_DATA RECORDS_.
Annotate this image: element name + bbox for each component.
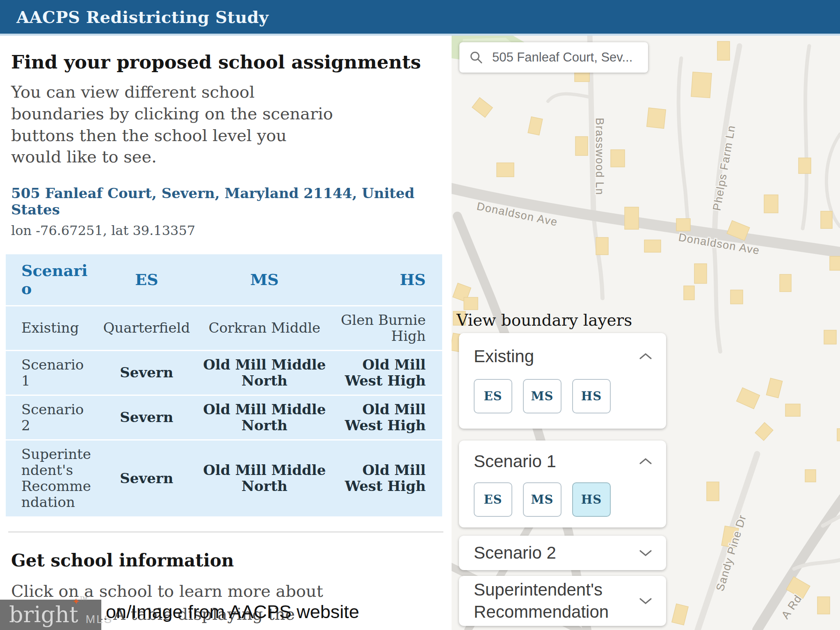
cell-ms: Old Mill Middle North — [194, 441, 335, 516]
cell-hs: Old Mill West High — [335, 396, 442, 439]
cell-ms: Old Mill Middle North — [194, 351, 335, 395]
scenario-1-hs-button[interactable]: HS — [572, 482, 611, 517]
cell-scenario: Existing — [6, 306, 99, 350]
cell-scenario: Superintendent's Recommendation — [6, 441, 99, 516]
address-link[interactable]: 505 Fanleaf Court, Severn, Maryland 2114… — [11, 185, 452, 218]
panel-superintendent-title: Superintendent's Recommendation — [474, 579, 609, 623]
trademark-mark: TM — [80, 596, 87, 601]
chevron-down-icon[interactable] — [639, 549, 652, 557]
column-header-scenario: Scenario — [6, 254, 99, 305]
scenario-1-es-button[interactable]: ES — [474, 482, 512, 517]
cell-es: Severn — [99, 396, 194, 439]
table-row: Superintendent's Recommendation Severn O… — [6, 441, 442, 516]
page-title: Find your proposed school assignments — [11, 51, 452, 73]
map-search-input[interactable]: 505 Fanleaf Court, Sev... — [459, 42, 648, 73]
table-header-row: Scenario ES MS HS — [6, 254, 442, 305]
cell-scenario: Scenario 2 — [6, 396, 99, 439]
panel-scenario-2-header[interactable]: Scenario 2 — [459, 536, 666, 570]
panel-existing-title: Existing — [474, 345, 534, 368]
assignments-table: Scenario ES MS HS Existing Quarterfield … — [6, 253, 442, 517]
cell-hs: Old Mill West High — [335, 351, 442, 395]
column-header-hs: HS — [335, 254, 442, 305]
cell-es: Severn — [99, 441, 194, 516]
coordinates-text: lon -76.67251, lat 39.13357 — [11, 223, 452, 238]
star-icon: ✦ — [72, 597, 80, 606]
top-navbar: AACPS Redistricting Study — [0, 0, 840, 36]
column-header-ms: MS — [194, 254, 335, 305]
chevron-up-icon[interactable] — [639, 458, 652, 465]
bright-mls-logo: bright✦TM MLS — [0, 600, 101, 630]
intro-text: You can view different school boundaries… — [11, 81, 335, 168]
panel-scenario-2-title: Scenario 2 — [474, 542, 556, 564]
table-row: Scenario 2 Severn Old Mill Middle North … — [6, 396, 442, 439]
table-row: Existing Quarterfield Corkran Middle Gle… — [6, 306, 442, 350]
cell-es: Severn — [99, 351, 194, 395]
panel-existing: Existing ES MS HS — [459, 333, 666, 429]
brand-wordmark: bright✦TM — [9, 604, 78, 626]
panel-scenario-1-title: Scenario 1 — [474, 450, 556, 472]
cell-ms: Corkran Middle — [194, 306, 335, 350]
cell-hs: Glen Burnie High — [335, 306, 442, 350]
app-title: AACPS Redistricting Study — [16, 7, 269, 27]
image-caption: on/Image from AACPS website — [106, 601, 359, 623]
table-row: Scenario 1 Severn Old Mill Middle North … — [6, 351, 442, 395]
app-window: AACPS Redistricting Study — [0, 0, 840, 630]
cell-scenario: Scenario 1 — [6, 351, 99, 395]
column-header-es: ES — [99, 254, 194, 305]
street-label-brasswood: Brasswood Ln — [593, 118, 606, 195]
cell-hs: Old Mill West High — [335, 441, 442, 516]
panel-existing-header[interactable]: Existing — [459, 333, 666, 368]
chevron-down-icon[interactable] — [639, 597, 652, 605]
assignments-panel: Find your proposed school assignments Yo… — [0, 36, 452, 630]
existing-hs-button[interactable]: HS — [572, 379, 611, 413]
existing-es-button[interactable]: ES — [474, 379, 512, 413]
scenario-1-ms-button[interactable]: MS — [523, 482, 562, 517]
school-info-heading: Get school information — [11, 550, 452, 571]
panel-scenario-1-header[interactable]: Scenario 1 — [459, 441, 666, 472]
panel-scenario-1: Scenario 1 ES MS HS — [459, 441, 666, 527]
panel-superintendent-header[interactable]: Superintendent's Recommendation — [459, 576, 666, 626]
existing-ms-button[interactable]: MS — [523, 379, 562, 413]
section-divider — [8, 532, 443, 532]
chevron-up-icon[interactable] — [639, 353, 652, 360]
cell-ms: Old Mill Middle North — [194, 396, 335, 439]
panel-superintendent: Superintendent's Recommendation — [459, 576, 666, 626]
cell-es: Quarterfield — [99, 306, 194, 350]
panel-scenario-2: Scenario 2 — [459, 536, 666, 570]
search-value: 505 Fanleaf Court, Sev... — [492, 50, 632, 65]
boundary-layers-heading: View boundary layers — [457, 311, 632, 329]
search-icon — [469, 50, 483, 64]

_WHAT IS REQUIRED_.
Return the listing above in full and without alteration, excluding its pictures.

_RESPONSE AREA_.
Annotate this image: element name + bbox for each component.
cell-ms: Old Mill Middle North — [194, 441, 335, 516]
cell-hs: Old Mill West High — [335, 396, 442, 439]
cell-ms: Old Mill Middle North — [194, 351, 335, 395]
scenario-1-hs-button[interactable]: HS — [572, 482, 611, 517]
cell-scenario: Existing — [6, 306, 99, 350]
cell-scenario: Superintendent's Recommendation — [6, 441, 99, 516]
address-link[interactable]: 505 Fanleaf Court, Severn, Maryland 2114… — [11, 185, 452, 218]
panel-superintendent-title: Superintendent's Recommendation — [474, 579, 609, 623]
trademark-mark: TM — [80, 596, 87, 601]
chevron-down-icon[interactable] — [639, 549, 652, 557]
column-header-scenario: Scenario — [6, 254, 99, 305]
scenario-1-es-button[interactable]: ES — [474, 482, 512, 517]
cell-es: Severn — [99, 396, 194, 439]
table-row: Superintendent's Recommendation Severn O… — [6, 441, 442, 516]
page-title: Find your proposed school assignments — [11, 51, 452, 73]
map-search-input[interactable]: 505 Fanleaf Court, Sev... — [459, 42, 648, 73]
table-header-row: Scenario ES MS HS — [6, 254, 442, 305]
cell-scenario: Scenario 2 — [6, 396, 99, 439]
panel-scenario-2-header[interactable]: Scenario 2 — [459, 536, 666, 570]
panel-existing-title: Existing — [474, 345, 534, 368]
assignments-table: Scenario ES MS HS Existing Quarterfield … — [6, 253, 442, 517]
cell-hs: Old Mill West High — [335, 351, 442, 395]
column-header-hs: HS — [335, 254, 442, 305]
cell-es: Severn — [99, 441, 194, 516]
coordinates-text: lon -76.67251, lat 39.13357 — [11, 223, 452, 238]
star-icon: ✦ — [72, 597, 80, 606]
top-navbar: AACPS Redistricting Study — [0, 0, 840, 36]
column-header-ms: MS — [194, 254, 335, 305]
chevron-up-icon[interactable] — [639, 458, 652, 465]
bright-mls-logo: bright✦TM MLS — [0, 600, 101, 630]
intro-text: You can view different school boundaries… — [11, 81, 335, 168]
panel-scenario-2-title: Scenario 2 — [474, 542, 556, 564]
table-row: Scenario 2 Severn Old Mill Middle North … — [6, 396, 442, 439]
table-row: Existing Quarterfield Corkran Middle Gle… — [6, 306, 442, 350]
cell-es: Severn — [99, 351, 194, 395]
panel-existing: Existing ES MS HS — [459, 333, 666, 429]
brand-wordmark: bright✦TM — [9, 604, 78, 626]
panel-scenario-1-title: Scenario 1 — [474, 450, 556, 472]
cell-ms: Corkran Middle — [194, 306, 335, 350]
cell-hs: Glen Burnie High — [335, 306, 442, 350]
app-title: AACPS Redistricting Study — [16, 7, 269, 27]
image-caption: on/Image from AACPS website — [106, 601, 359, 623]
table-row: Scenario 1 Severn Old Mill Middle North … — [6, 351, 442, 395]
app-window: AACPS Redistricting Study — [0, 0, 840, 630]
cell-scenario: Scenario 1 — [6, 351, 99, 395]
column-header-es: ES — [99, 254, 194, 305]
street-label-brasswood: Brasswood Ln — [593, 118, 606, 195]
cell-hs: Old Mill West High — [335, 441, 442, 516]
panel-existing-header[interactable]: Existing — [459, 333, 666, 368]
chevron-down-icon[interactable] — [639, 597, 652, 605]
assignments-panel: Find your proposed school assignments Yo… — [0, 36, 452, 630]
existing-hs-button[interactable]: HS — [572, 379, 611, 413]
existing-es-button[interactable]: ES — [474, 379, 512, 413]
scenario-1-ms-button[interactable]: MS — [523, 482, 562, 517]
school-info-heading: Get school information — [11, 550, 452, 571]
panel-scenario-1-header[interactable]: Scenario 1 — [459, 441, 666, 472]
panel-scenario-1: Scenario 1 ES MS HS — [459, 441, 666, 527]
panel-superintendent-header[interactable]: Superintendent's Recommendation — [459, 576, 666, 626]
existing-ms-button[interactable]: MS — [523, 379, 562, 413]
section-divider — [8, 532, 443, 532]
chevron-up-icon[interactable] — [639, 353, 652, 360]
cell-ms: Old Mill Middle North — [194, 396, 335, 439]
panel-superintendent: Superintendent's Recommendation — [459, 576, 666, 626]
cell-es: Quarterfield — [99, 306, 194, 350]
panel-scenario-2: Scenario 2 — [459, 536, 666, 570]
search-value: 505 Fanleaf Court, Sev... — [492, 50, 632, 65]
boundary-layers-heading: View boundary layers — [457, 311, 632, 329]
search-icon — [469, 50, 483, 64]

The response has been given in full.